Gmen you can't have it both ways...
Therefore he should be awarded the 9 month drop, if the government even hints that 9 months isn't much or worth it, I would agree and add another 9 months, so it would be worthwhile.....
The AUSA and JUDGE arenot very astute in my opinion....This never should went to the Circuit court, the District court should have been able to arrive at this..

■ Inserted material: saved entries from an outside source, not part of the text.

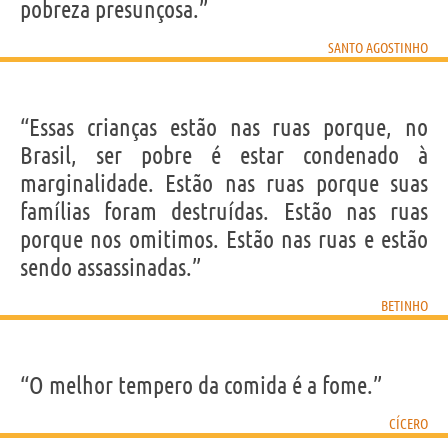
pobreza presunçosa.”
SANTO AGOSTINHO
“Essas crianças estão nas ruas porque, no
Brasil, ser pobre é estar condenado à
marginalidade. Estão nas ruas porque suas
famílias foram destruídas. Estão nas ruas
porque nos omitimos. Estão nas ruas e estão
sendo assassinadas.”
BETINHO
“O melhor tempero da comida é a fome.”
CÍCERO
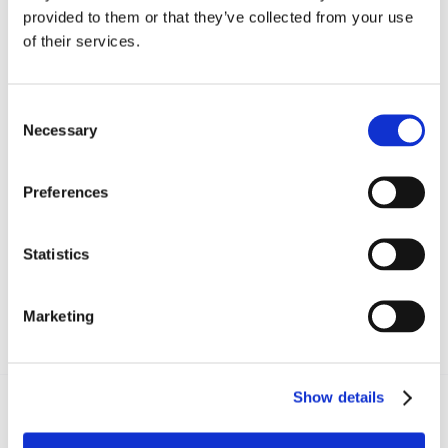
provided to them or that they’ve collected from your use
of their services.
Dott. Daniele Moccia
Consent
Necessary
Selection
CONDIVIDI SUI SOCIAL
Preferences
Statistics
Marketing
Show details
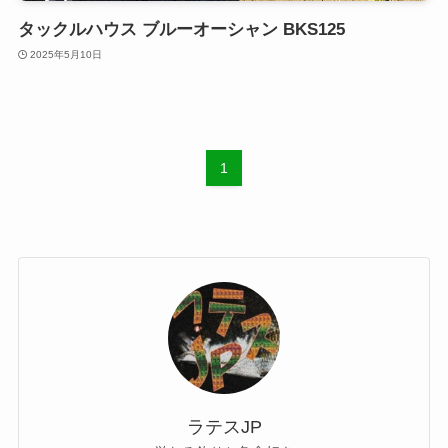
タックルハウス ブルーオーシャン BKS125
2025年5月10日
1
ラテスJP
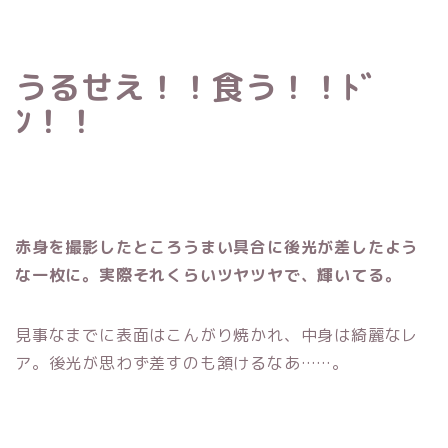
うるせえ！！食う！！ﾄﾞ
ﾝ！！
赤身を撮影したところうまい具合に後光が差したよう
な一枚に。実際それくらいツヤツヤで、輝いてる。
見事なまでに表面はこんがり焼かれ、中身は綺麗なレ
ア。後光が思わず差すのも頷けるなあ……。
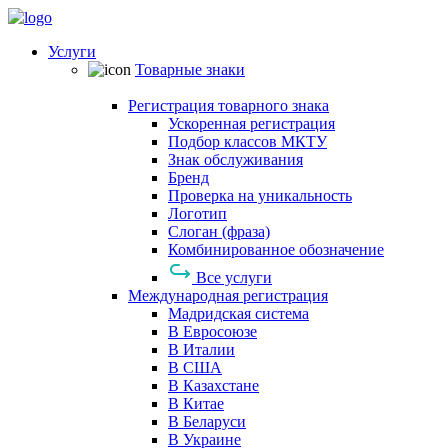
Услуги
Товарные знаки
Регистрация товарного знака
Ускоренная регистрация
Подбор классов МКТУ
Знак обслуживания
Бренд
Проверка на уникальность
Логотип
Слоган (фраза)
Комбинированное обозначение
Все услуги
Международная регистрация
Мадридская система
В Евросоюзе
В Италии
В США
В Казахстане
В Китае
В Беларуси
В Украине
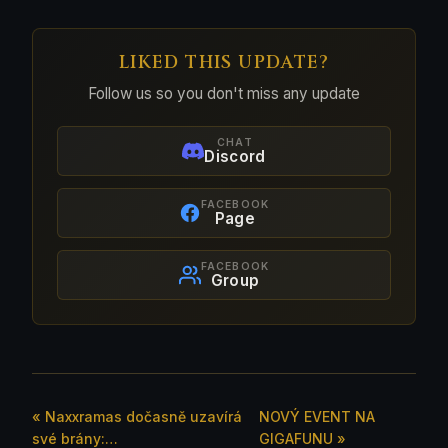
LIKED THIS UPDATE?
Follow us so you don't miss any update
CHAT
Discord
FACEBOOK
Page
FACEBOOK
Group
« Naxxramas dočasně uzavírá
NOVÝ EVENT NA
své brány:…
GIGAFUNU »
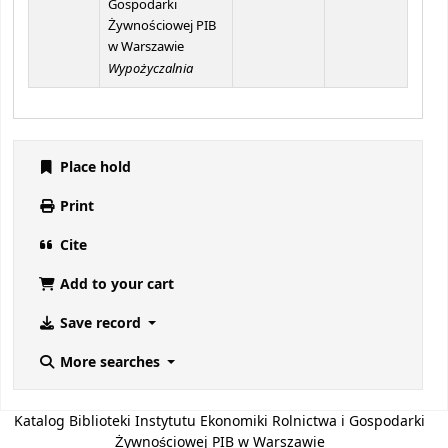
Gospodarki
Żywnościowej PIB
w Warszawie
Wypożyczalnia
Place hold
Print
Cite
Add to your cart
Save record
More searches
Katalog Biblioteki Instytutu Ekonomiki Rolnictwa i Gospodarki
Żywnościowej PIB w Warszawie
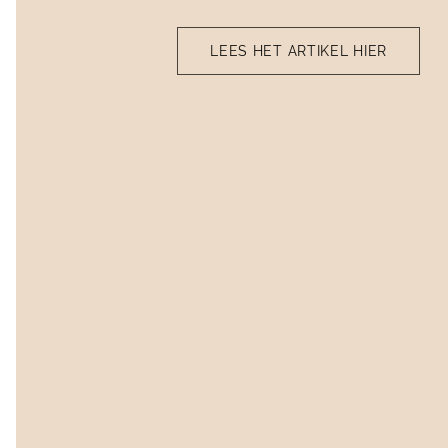
LEES HET ARTIKEL HIER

Here is where the Givernment lost it:
Freeman executed a written plea agreement
“[p]ursuant to Fed. R. Crim. P. 11(c)(1)(C),” in which he agreed to
plead guilty to all four counts. In exchange for Freeman’s guilty plea,
the government agreed “that a sentence of 106 months’ incarceration
[was] the appropriate disposition of this case.” The plea agreement
noted the likely calculation of various factors under the federal
sentencing guidelines; it also indicated that Freeman understood that
the district court would “independently calculate the Guidelines at
sentencing,” and that he “agree[d] to have his sentence determined
pursuant to the Sentencing Guidelines.” The district court accepted
petitioner’s guilty plea,
Thats it, his sentence floats off the guidelines, its over....
Posted by: Josh | Feb 22, 2011 10:33:21 AM
All cases involve technicalities to loose the criminal on the public. This is an insider game, threatening the public safety. They are about made up rights, and not even about real due process designed to be accurate in freeing the innocent and protecting the public from dangerous criminals. If this is the state of sentencing appellate jurisprudence, it is a waste of taxpayer money. The Justices certing these cases are stealing and wasting tax money. Meanwhile 20 million crimes are going unanswered. And about 20% of convicted people are likely innocent. The incompetence of the lawyer is on display, and expensive.